- **To do**
No pictures belong in the copy. Restate the rest of the data exactly.

[Opening Task material section]

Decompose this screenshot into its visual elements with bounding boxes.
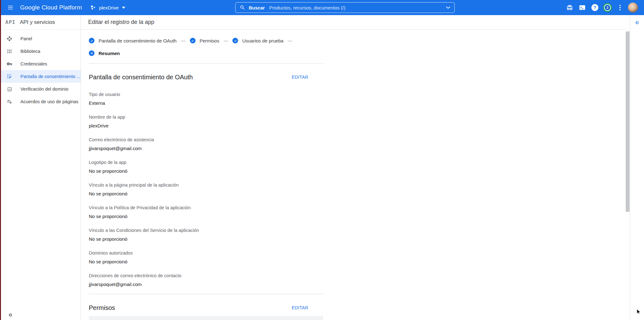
section-title: Permisos [89,304,115,312]
collapse-sidebar-icon[interactable] [8,312,13,317]
hamburger-menu-icon[interactable] [5,2,16,13]
sidebar-menu: Panel Biblioteca Credenciales Pantalla d… [0,30,81,108]
section-oauth-header: Pantalla de consentimiento de OAuth EDIT… [89,73,323,81]
help-icon[interactable]: ? [589,1,601,14]
step-1-label[interactable]: Pantalla de consentimiento de OAuth [99,38,177,43]
section-permisos-header: Permisos EDITAR [89,304,323,312]
sidebar-item-acuerdos-paginas[interactable]: Acuerdos de uso de páginas [0,95,81,108]
sidebar-item-verificacion-dominio[interactable]: Verificación del dominio [0,83,81,95]
step-4-label[interactable]: Resumen [99,51,120,56]
page-usage-agreements-icon [6,98,13,105]
step-3-check-icon[interactable] [232,38,238,43]
domain-verification-icon [6,86,13,92]
field-dominios-autorizados: Dominios autorizados No se proporcionó [89,250,630,265]
sidebar-item-biblioteca[interactable]: Biblioteca [0,45,81,58]
sidebar-item-credenciales[interactable]: Credenciales [0,58,81,70]
app-registration-summary: Pantalla de consentimiento de OAuth — Pe… [81,30,630,320]
step-separator: — [224,38,228,43]
step-2-check-icon[interactable] [190,38,196,43]
page-title: Editar el registro de la app [88,19,154,25]
project-switcher[interactable]: plexDrive [90,4,125,11]
top-bar: Google Cloud Platform plexDrive Buscar P… [0,0,644,15]
search-label: Buscar [249,5,265,10]
scrollbar-thumb[interactable] [626,31,630,212]
field-pagina-principal: Vínculo a la página principal de la apli… [89,182,630,197]
stepper-row-2: 4 Resumen [89,50,630,56]
field-tipo-usuario: Tipo de usuario Externa [89,92,630,106]
sidebar-item-label: Credenciales [20,61,47,66]
step-4-number-icon[interactable]: 4 [89,50,94,56]
search-placeholder: Productos, recursos, documentos (/) [269,5,345,10]
field-correo-contacto: Direcciones de correo electrónico de con… [89,273,630,287]
divider [89,294,323,294]
notifications-badge[interactable]: 2 [601,1,614,14]
sidebar-item-label: Panel [20,36,32,41]
help-glyph: ? [594,5,596,10]
right-rail [630,15,644,320]
field-politica-privacidad: Vínculo a la Política de Privacidad de l… [89,205,630,219]
section-title: Pantalla de consentimiento de OAuth [89,73,193,81]
sidebar-header: API API y servicios [0,15,81,30]
sidebar-item-pantalla-consentimiento[interactable]: Pantalla de consentimiento ... [0,70,81,83]
permisos-table-header-strip [89,316,323,320]
stepper-row-1: Pantalla de consentimiento de OAuth — Pe… [89,38,630,43]
cloud-shell-icon[interactable] [576,1,589,14]
sidebar: API API y servicios Panel Biblioteca Cre… [0,15,81,320]
sidebar-item-label: Acuerdos de uso de páginas [20,99,78,104]
gift-icon[interactable] [563,1,576,14]
sidebar-title: API y servicios [20,19,55,25]
library-icon [6,48,13,54]
search-expand-chevron-icon[interactable] [446,6,450,9]
main-content: Editar el registro de la app Pantalla de… [81,15,630,320]
step-3-label[interactable]: Usuarios de prueba [242,38,283,43]
field-correo-asistencia: Correo electrónico de asistencia jjivars… [89,137,630,151]
consent-screen-icon [6,73,13,80]
field-logotipo: Logotipo de la app No se proporcionó [89,160,630,174]
step-separator: — [288,38,292,43]
collapse-panel-icon[interactable] [634,20,640,25]
sidebar-item-panel[interactable]: Panel [0,32,81,45]
project-name: plexDrive [99,5,119,10]
notification-count: 2 [605,5,610,10]
search-icon [240,5,245,10]
edit-permisos-button[interactable]: EDITAR [292,305,308,310]
sidebar-item-label: Pantalla de consentimiento ... [20,74,80,79]
step-2-label[interactable]: Permisos [200,38,219,43]
search-input[interactable]: Buscar Productos, recursos, documentos (… [235,2,455,13]
panel-icon [6,36,13,42]
key-icon [6,61,13,67]
sidebar-item-label: Biblioteca [20,49,40,54]
window-edge-strip [0,0,1,320]
kebab-menu-icon[interactable] [614,1,626,14]
page-header: Editar el registro de la app [81,15,630,30]
product-logo[interactable]: Google Cloud Platform [20,4,82,11]
mouse-cursor [636,309,641,316]
divider [89,63,323,64]
main-scrollbar [626,15,630,320]
step-separator: — [181,38,185,43]
project-icon [90,4,96,11]
topbar-actions: ? 2 [563,0,638,15]
field-nombre-app: Nombre de la app plexDrive [89,114,630,129]
api-logo-icon: API [5,19,15,25]
field-condiciones-servicio: Vínculo a las Condiciones del Servicio d… [89,227,630,242]
oauth-fields: Tipo de usuario Externa Nombre de la app… [89,92,630,287]
chevron-down-icon [122,7,125,9]
avatar[interactable] [628,3,638,13]
edit-oauth-button[interactable]: EDITAR [292,75,308,80]
sidebar-item-label: Verificación del dominio [20,87,68,92]
step-1-check-icon[interactable] [89,38,94,43]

[Closing Task material section]

- **Response for this exercise**
Decompose this screenshot into its visual elements with bounding boxes.
section-title: Permisos [89,304,115,312]
collapse-sidebar-icon[interactable] [8,312,13,317]
hamburger-menu-icon[interactable] [5,2,16,13]
sidebar-menu: Panel Biblioteca Credenciales Pantalla d… [0,30,81,108]
section-oauth-header: Pantalla de consentimiento de OAuth EDIT… [89,73,323,81]
help-icon[interactable]: ? [589,1,601,14]
step-1-label[interactable]: Pantalla de consentimiento de OAuth [99,38,177,43]
section-permisos-header: Permisos EDITAR [89,304,323,312]
sidebar-item-acuerdos-paginas[interactable]: Acuerdos de uso de páginas [0,95,81,108]
sidebar-item-verificacion-dominio[interactable]: Verificación del dominio [0,83,81,95]
step-4-label[interactable]: Resumen [99,51,120,56]
page-usage-agreements-icon [6,98,13,105]
step-3-check-icon[interactable] [232,38,238,43]
domain-verification-icon [6,86,13,92]
field-dominios-autorizados: Dominios autorizados No se proporcionó [89,250,630,265]
sidebar-item-biblioteca[interactable]: Biblioteca [0,45,81,58]
sidebar-item-credenciales[interactable]: Credenciales [0,58,81,70]
app-registration-summary: Pantalla de consentimiento de OAuth — Pe… [81,30,630,320]
step-separator: — [224,38,228,43]
step-2-check-icon[interactable] [190,38,196,43]
page-title: Editar el registro de la app [88,19,154,25]
project-switcher[interactable]: plexDrive [90,4,125,11]
top-bar: Google Cloud Platform plexDrive Buscar P… [0,0,644,15]
search-label: Buscar [249,5,265,10]
scrollbar-thumb[interactable] [626,31,630,212]
field-pagina-principal: Vínculo a la página principal de la apli… [89,182,630,197]
stepper-row-2: 4 Resumen [89,50,630,56]
field-tipo-usuario: Tipo de usuario Externa [89,92,630,106]
sidebar-item-label: Credenciales [20,61,47,66]
step-4-number-icon[interactable]: 4 [89,50,94,56]
search-placeholder: Productos, recursos, documentos (/) [269,5,345,10]
field-correo-contacto: Direcciones de correo electrónico de con… [89,273,630,287]
divider [89,294,323,294]
notifications-badge[interactable]: 2 [601,1,614,14]
sidebar-item-label: Panel [20,36,32,41]
help-glyph: ? [594,5,596,10]
right-rail [630,15,644,320]
field-politica-privacidad: Vínculo a la Política de Privacidad de l… [89,205,630,219]
section-title: Pantalla de consentimiento de OAuth [89,73,193,81]
sidebar-header: API API y servicios [0,15,81,30]
sidebar-item-pantalla-consentimiento[interactable]: Pantalla de consentimiento ... [0,70,81,83]
permisos-table-header-strip [89,316,323,320]
stepper-row-1: Pantalla de consentimiento de OAuth — Pe… [89,38,630,43]
cloud-shell-icon[interactable] [576,1,589,14]
sidebar: API API y servicios Panel Biblioteca Cre… [0,15,81,320]
sidebar-item-label: Acuerdos de uso de páginas [20,99,78,104]
gift-icon[interactable] [563,1,576,14]
sidebar-title: API y servicios [20,19,55,25]
library-icon [6,48,13,54]
search-expand-chevron-icon[interactable] [446,6,450,9]
main-content: Editar el registro de la app Pantalla de… [81,15,630,320]
step-3-label[interactable]: Usuarios de prueba [242,38,283,43]
field-correo-asistencia: Correo electrónico de asistencia jjivars… [89,137,630,151]
consent-screen-icon [6,73,13,80]
field-logotipo: Logotipo de la app No se proporcionó [89,160,630,174]
step-separator: — [288,38,292,43]
collapse-panel-icon[interactable] [634,20,640,25]
sidebar-item-panel[interactable]: Panel [0,32,81,45]
project-name: plexDrive [99,5,119,10]
notification-count: 2 [605,5,610,10]
search-icon [240,5,245,10]
edit-permisos-button[interactable]: EDITAR [292,305,308,310]
sidebar-item-label: Pantalla de consentimiento ... [20,74,80,79]
step-2-label[interactable]: Permisos [200,38,219,43]
search-input[interactable]: Buscar Productos, recursos, documentos (… [235,2,455,13]
panel-icon [6,36,13,42]
key-icon [6,61,13,67]
sidebar-item-label: Biblioteca [20,49,40,54]
window-edge-strip [0,0,1,320]
kebab-menu-icon[interactable] [614,1,626,14]
page-header: Editar el registro de la app [81,15,630,30]
product-logo[interactable]: Google Cloud Platform [20,4,82,11]
mouse-cursor [636,309,641,316]
divider [89,63,323,64]
main-scrollbar [626,15,630,320]
step-separator: — [181,38,185,43]
project-icon [90,4,96,11]
topbar-actions: ? 2 [563,0,638,15]
field-nombre-app: Nombre de la app plexDrive [89,114,630,129]
api-logo-icon: API [5,19,15,25]
field-condiciones-servicio: Vínculo a las Condiciones del Servicio d… [89,227,630,242]
oauth-fields: Tipo de usuario Externa Nombre de la app… [89,92,630,287]
chevron-down-icon [122,7,125,9]
avatar[interactable] [628,3,638,13]
edit-oauth-button[interactable]: EDITAR [292,75,308,80]
sidebar-item-label: Verificación del dominio [20,87,68,92]
step-1-check-icon[interactable] [89,38,94,43]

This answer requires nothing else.